My team decided to use a Layered architecture, with descending layers: Presentation, Controller, Logic, Persistence.

The Logic maintains a collection of glyph representations, their respective positions, and some shape-unique properties. The instructor suggested we use the Builder pattern to create uniform persistence mechanism, as CSV and XML are required persistence formats.

The problem comes about when we attempt to design the Builder within the Persistence layer. Because we're using Layers, the Persistence layer is not permitted to know about Glyph types explicitly, let alone cast them from their abstract form to their individual shapes. This has me scratching my head as for what to even pass each Builder as its constructor.

The next problem is that its hard to generalize the types that the Builder takes. Rectangles have properties that Lines don't.

I'm having a lot of trouble grasping how to do this. I understand the Builder pattern, but something just isn't clicking. Am I misusing the pattern, or am I not fitting it to the problem correctly?

Edit: The instructor didn't say we have to load the persisted formats back in. My ending solution should obviously make this easy, but for my current problem, I'm only focused on saving.

+1  A: 

Not sure you need a Builder for this. Factories / Registries and serializability are probably more to the point.

The way you make the persistence layer ignorant of explicit glyph types, while still giving it the ability to save and load specific glyph instances, is through some sort of reflection mechanism. Either something built into the language (like Reflection in .Net, or RTTI in Delphi / C++ Builder), or something you handcraft yourself.

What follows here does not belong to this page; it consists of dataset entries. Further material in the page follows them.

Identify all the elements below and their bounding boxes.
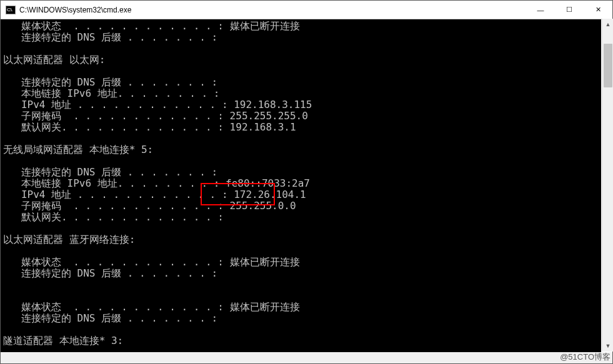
- terminal-line: 连接特定的 DNS 后缀 . . . . . . . :: [3, 268, 599, 279]
- window-title: C:\WINDOWS\system32\cmd.exe: [19, 6, 526, 14]
- scrollbar[interactable]: ▲ ▼: [602, 19, 613, 352]
- terminal-line: 本地链接 IPv6 地址. . . . . . . . : fe80::7033…: [3, 178, 599, 189]
- terminal-line: 媒体状态 . . . . . . . . . . . . : 媒体已断开连接: [3, 257, 599, 268]
- terminal-line: 无线局域网适配器 本地连接* 5:: [3, 144, 599, 155]
- terminal-line: IPv4 地址 . . . . . . . . . . . . : 172.26…: [3, 189, 599, 200]
- terminal-line: [3, 245, 599, 257]
- status-bar: [1, 352, 612, 364]
- terminal-line: 默认网关. . . . . . . . . . . . . : 192.168.…: [3, 122, 599, 133]
- terminal-line: 媒体状态 . . . . . . . . . . . . : 媒体已断开连接: [3, 21, 599, 32]
- terminal-line: 连接特定的 DNS 后缀 . . . . . . . :: [3, 77, 599, 88]
- terminal-line: [3, 223, 599, 234]
- close-button[interactable]: ✕: [584, 1, 612, 19]
- terminal-line: [3, 279, 599, 290]
- terminal-output[interactable]: 媒体状态 . . . . . . . . . . . . : 媒体已断开连接 连…: [1, 19, 601, 352]
- scroll-down-button[interactable]: ▼: [602, 340, 613, 352]
- terminal-line: 以太网适配器 蓝牙网络连接:: [3, 234, 599, 245]
- titlebar[interactable]: C:\. C:\WINDOWS\system32\cmd.exe — ☐ ✕: [1, 1, 612, 19]
- terminal-line: 子网掩码 . . . . . . . . . . . . : 255.255.2…: [3, 111, 599, 122]
- terminal-line: 子网掩码 . . . . . . . . . . . . : 255.255.0…: [3, 200, 599, 212]
- terminal-line: 隧道适配器 本地连接* 3:: [3, 335, 599, 347]
- terminal-line: 本地链接 IPv6 地址. . . . . . . . :: [3, 88, 599, 99]
- terminal-line: [3, 290, 599, 302]
- scroll-up-button[interactable]: ▲: [602, 19, 613, 30]
- window-buttons: — ☐ ✕: [526, 1, 612, 19]
- terminal-line: 默认网关. . . . . . . . . . . . . :: [3, 212, 599, 223]
- terminal-line: 连接特定的 DNS 后缀 . . . . . . . :: [3, 32, 599, 43]
- terminal-line: 连接特定的 DNS 后缀 . . . . . . . :: [3, 167, 599, 178]
- terminal-line: [3, 133, 599, 144]
- terminal-line: 以太网适配器 以太网:: [3, 54, 599, 66]
- terminal-line: 媒体状态 . . . . . . . . . . . . : 媒体已断开连接: [3, 302, 599, 313]
- terminal-line: [3, 324, 599, 335]
- terminal-line: 连接特定的 DNS 后缀 . . . . . . . :: [3, 313, 599, 324]
- terminal-line: [3, 43, 599, 54]
- terminal-line: IPv4 地址 . . . . . . . . . . . . : 192.16…: [3, 99, 599, 111]
- watermark: @51CTO博客: [560, 352, 611, 363]
- cmd-icon: C:\.: [6, 6, 16, 14]
- terminal-line: [3, 155, 599, 167]
- terminal-line: [3, 66, 599, 77]
- scroll-thumb[interactable]: [604, 44, 612, 87]
- minimize-button[interactable]: —: [526, 1, 555, 19]
- maximize-button[interactable]: ☐: [555, 1, 584, 19]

To handcraft a solution yourself you will need to have all glyph types descend from a common "serializable" base type or have them all implement a "serialize" interface. The persistence layer only needs to know about this base type or interface - whichever you choose.

Using an interface means the glyphs do not all need a common base type, using a common base type means you can implement common behaviour in that base type and avoid some duplication.

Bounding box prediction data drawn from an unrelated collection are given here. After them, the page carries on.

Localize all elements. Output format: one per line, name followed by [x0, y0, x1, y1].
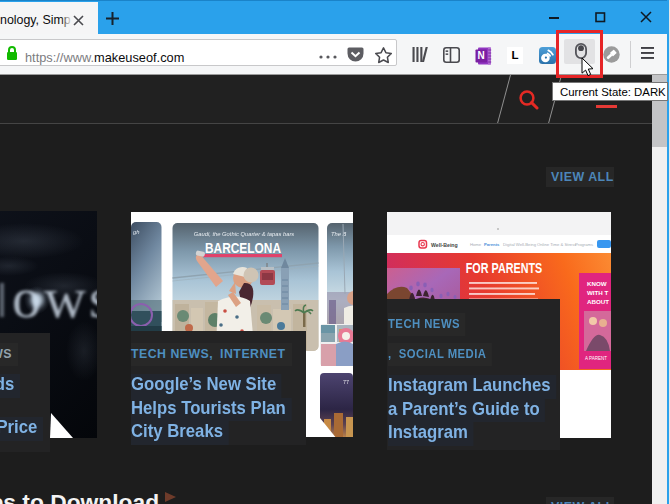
svg-text:gh: gh: [133, 229, 139, 235]
svg-text:FOR PARENTS: FOR PARENTS: [466, 259, 543, 276]
svg-text:Digital Well-Being: Digital Well-Being: [503, 242, 537, 247]
svg-text:N: N: [478, 50, 485, 61]
svg-text:A PARENT: A PARENT: [585, 356, 607, 361]
svg-text:KNOW: KNOW: [587, 280, 607, 287]
svg-text:ABOUT: ABOUT: [587, 298, 609, 305]
svg-text:Gaudi, the Gothic Quarter & ta: Gaudi, the Gothic Quarter & tapas bars: [194, 231, 295, 237]
svg-text:Programs: Programs: [575, 242, 593, 247]
svg-text:Home: Home: [470, 242, 482, 247]
svg-text:77: 77: [343, 379, 349, 385]
svg-text:WITH T: WITH T: [587, 289, 609, 296]
svg-text:Well-Being: Well-Being: [431, 242, 458, 248]
svg-text:The B: The B: [331, 231, 347, 237]
svg-text:BARCELONA: BARCELONA: [205, 240, 282, 256]
svg-text:Online Time & Stress: Online Time & Stress: [537, 242, 576, 247]
svg-text:Parents: Parents: [484, 242, 500, 247]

The "serializable" base type or interface should provide the persistence layer with the means to identify the glyph type by a unique (string) ID, the means to iterate over properties to be persisted / loaded; and the means to instantiate a glyph polymorfically (virtual constructors and meta classes in Delphi speak).

Getting the glyph type id and iterating over the properties to be persisted should be enough for saving instances.

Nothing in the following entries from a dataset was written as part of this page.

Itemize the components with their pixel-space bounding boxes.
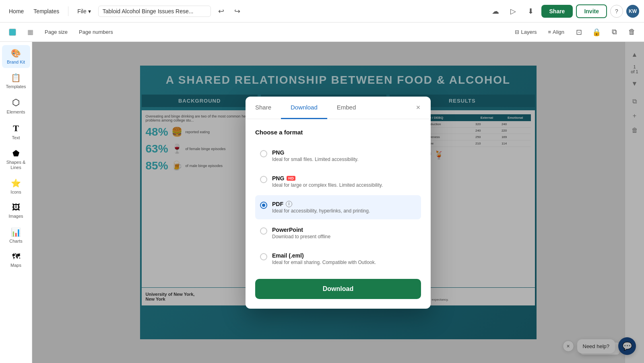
nav-divider xyxy=(68,6,68,16)
avatar[interactable]: KW xyxy=(626,5,639,18)
text-icon: T xyxy=(13,123,19,134)
sidebar-item-text-label: Text xyxy=(12,135,20,140)
pattern-button[interactable]: ▦ xyxy=(23,26,37,38)
format-option-png-hd[interactable]: PNG HD Ideal for large or complex files.… xyxy=(255,169,421,194)
modal-subtitle: Choose a format xyxy=(255,129,421,136)
format-option-png[interactable]: PNG Ideal for small files. Limited acces… xyxy=(255,144,421,168)
maps-icon: 🗺 xyxy=(12,252,20,261)
sidebar-item-images[interactable]: 🖼 Images xyxy=(2,200,30,222)
pattern-icon: ▦ xyxy=(27,28,33,36)
page-numbers-label: Page numbers xyxy=(79,29,113,35)
chevron-down-icon: ▾ xyxy=(88,8,91,14)
main-layout: 🎨 Brand Kit 📋 Templates ⬡ Elements T Tex… xyxy=(0,42,644,363)
pdf-desc: Ideal for accessibility, hyperlinks, and… xyxy=(272,208,370,214)
modal-tab-share[interactable]: Share xyxy=(246,97,281,119)
toolbar-right: ⊟ Layers ≡ Align ⊡ 🔒 ⧉ 🗑 xyxy=(511,25,639,39)
topbar-nav: Home Templates xyxy=(5,6,63,17)
sidebar-item-icons-label: Icons xyxy=(10,190,21,195)
powerpoint-info: PowerPoint Download to present offline xyxy=(272,227,330,239)
file-menu-button[interactable]: File ▾ xyxy=(73,6,95,17)
pdf-radio[interactable] xyxy=(260,202,267,209)
modal-body: Choose a format PNG Ideal for small file… xyxy=(246,119,431,309)
invite-button[interactable]: Invite xyxy=(576,4,607,18)
sidebar-item-elements-label: Elements xyxy=(7,109,25,115)
undo-redo-group: ↩ ↪ xyxy=(214,4,245,19)
sidebar-item-icons[interactable]: ⭐ Icons xyxy=(2,175,30,198)
png-info: PNG Ideal for small files. Limited acces… xyxy=(272,149,359,162)
modal-tab-embed[interactable]: Embed xyxy=(327,97,366,119)
png-hd-radio[interactable] xyxy=(260,176,267,183)
format-option-powerpoint[interactable]: PowerPoint Download to present offline xyxy=(255,221,421,245)
brand-kit-icon: 🎨 xyxy=(11,48,21,58)
share-button[interactable]: Share xyxy=(541,5,573,18)
images-icon: 🖼 xyxy=(12,203,20,212)
document-title-input[interactable] xyxy=(98,6,211,17)
canvas-area[interactable]: A SHARED RELATIONSHIP BETWEEN FOOD & ALC… xyxy=(32,42,644,363)
icons-icon: ⭐ xyxy=(11,178,21,188)
page-size-label: Page size xyxy=(45,29,68,35)
charts-icon: 📊 xyxy=(11,227,21,237)
nav-home[interactable]: Home xyxy=(5,6,28,17)
png-radio[interactable] xyxy=(260,150,267,157)
modal-backdrop[interactable]: Share Download Embed × Choose a format P… xyxy=(32,42,644,363)
templates-icon: 📋 xyxy=(11,73,21,82)
png-hd-desc: Ideal for large or complex files. Limite… xyxy=(272,182,383,188)
layers-button[interactable]: ⊟ Layers xyxy=(511,27,541,37)
nav-templates[interactable]: Templates xyxy=(29,6,63,17)
align-button[interactable]: ≡ Align xyxy=(544,27,568,37)
sidebar-item-shapes-lines-label: Shapes & Lines xyxy=(4,160,29,170)
color-swatch-button[interactable] xyxy=(5,26,20,38)
sidebar-item-elements[interactable]: ⬡ Elements xyxy=(2,94,30,118)
sidebar-item-maps[interactable]: 🗺 Maps xyxy=(2,249,30,271)
sidebar-item-templates[interactable]: 📋 Templates xyxy=(2,70,30,93)
elements-icon: ⬡ xyxy=(12,97,20,108)
secondary-toolbar: ▦ Page size Page numbers ⊟ Layers ≡ Alig… xyxy=(0,23,644,42)
duplicate-button[interactable]: ⧉ xyxy=(607,25,621,39)
sidebar-item-text[interactable]: T Text xyxy=(2,120,30,144)
align-icon: ≡ xyxy=(548,29,551,35)
sidebar-item-maps-label: Maps xyxy=(10,263,21,268)
pdf-info-icon[interactable]: i xyxy=(286,201,292,207)
png-hd-info: PNG HD Ideal for large or complex files.… xyxy=(272,175,383,188)
undo-button[interactable]: ↩ xyxy=(214,4,229,19)
sidebar-item-brand-kit[interactable]: 🎨 Brand Kit xyxy=(2,45,30,68)
sidebar-item-images-label: Images xyxy=(8,214,23,219)
powerpoint-desc: Download to present offline xyxy=(272,234,330,239)
pdf-info: PDF i Ideal for accessibility, hyperlink… xyxy=(272,201,370,214)
sidebar-item-charts-label: Charts xyxy=(9,239,22,244)
shapes-lines-icon: ⬟ xyxy=(12,148,19,158)
page-size-button[interactable]: Page size xyxy=(41,27,72,37)
present-button[interactable]: ▷ xyxy=(506,4,520,19)
redo-button[interactable]: ↪ xyxy=(230,4,245,19)
help-button[interactable]: ? xyxy=(610,5,623,18)
page-color-swatch xyxy=(9,29,16,36)
cloud-save-button[interactable]: ☁ xyxy=(488,4,503,19)
sidebar-item-templates-label: Templates xyxy=(6,84,26,89)
powerpoint-radio[interactable] xyxy=(260,227,267,235)
png-hd-name: PNG HD xyxy=(272,175,383,182)
download-button[interactable]: Download xyxy=(255,279,421,299)
format-option-pdf[interactable]: PDF i Ideal for accessibility, hyperlink… xyxy=(255,195,421,219)
topbar-actions: ☁ ▷ ⬇ Share Invite ? KW xyxy=(488,4,640,19)
png-desc: Ideal for small files. Limited accessibi… xyxy=(272,157,359,162)
pdf-name: PDF i xyxy=(272,201,370,207)
sidebar-item-shapes-lines[interactable]: ⬟ Shapes & Lines xyxy=(2,145,30,173)
email-radio[interactable] xyxy=(260,253,267,260)
email-info: Email (.eml) Ideal for email sharing. Co… xyxy=(272,252,376,265)
page-numbers-button[interactable]: Page numbers xyxy=(75,27,117,37)
topbar: Home Templates File ▾ ↩ ↪ ☁ ▷ ⬇ Share In… xyxy=(0,0,644,23)
hd-badge: HD xyxy=(287,176,295,181)
crop-button[interactable]: ⊡ xyxy=(572,25,586,39)
modal-header: Share Download Embed × xyxy=(246,97,431,119)
modal-close-button[interactable]: × xyxy=(412,101,424,113)
email-name: Email (.eml) xyxy=(272,252,376,259)
delete-button[interactable]: 🗑 xyxy=(625,25,639,39)
modal-tab-download[interactable]: Download xyxy=(281,97,327,119)
download-icon-button[interactable]: ⬇ xyxy=(524,4,538,19)
png-name: PNG xyxy=(272,149,359,156)
sidebar-item-charts[interactable]: 📊 Charts xyxy=(2,224,30,247)
lock-button[interactable]: 🔒 xyxy=(589,25,604,39)
layers-icon: ⊟ xyxy=(515,29,519,35)
format-option-email[interactable]: Email (.eml) Ideal for email sharing. Co… xyxy=(255,247,421,271)
sidebar-item-brand-kit-label: Brand Kit xyxy=(7,60,25,65)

Iterating over properties should be simple and straightforward, but if you want to "design patternize" this you could consider using a Visitor. Which might make life a lot simpler when composed and aggregate glyph's (Grouping in drawing applications) get into the picture, no pun intended :-). With regard to that, you could also consider having a look at the Composite pattern, though that may be overkill for what you have been asked to do.

To load glyphs from a persistent store, you will need a registry somewhere where glyph types are linked with a unique name (string) so the persistence layer can look up the type to instantiate from a string in the persisted information. Each glyph type will need to register itself in the registry so it can be found and instantiated by the persistence layer. Look up Factory Method and Abstract Factory pattern for more information on this.

Marjan Venema
I ended up going in a different direction, but this indeed helped a lot. Excellent post, and thank you!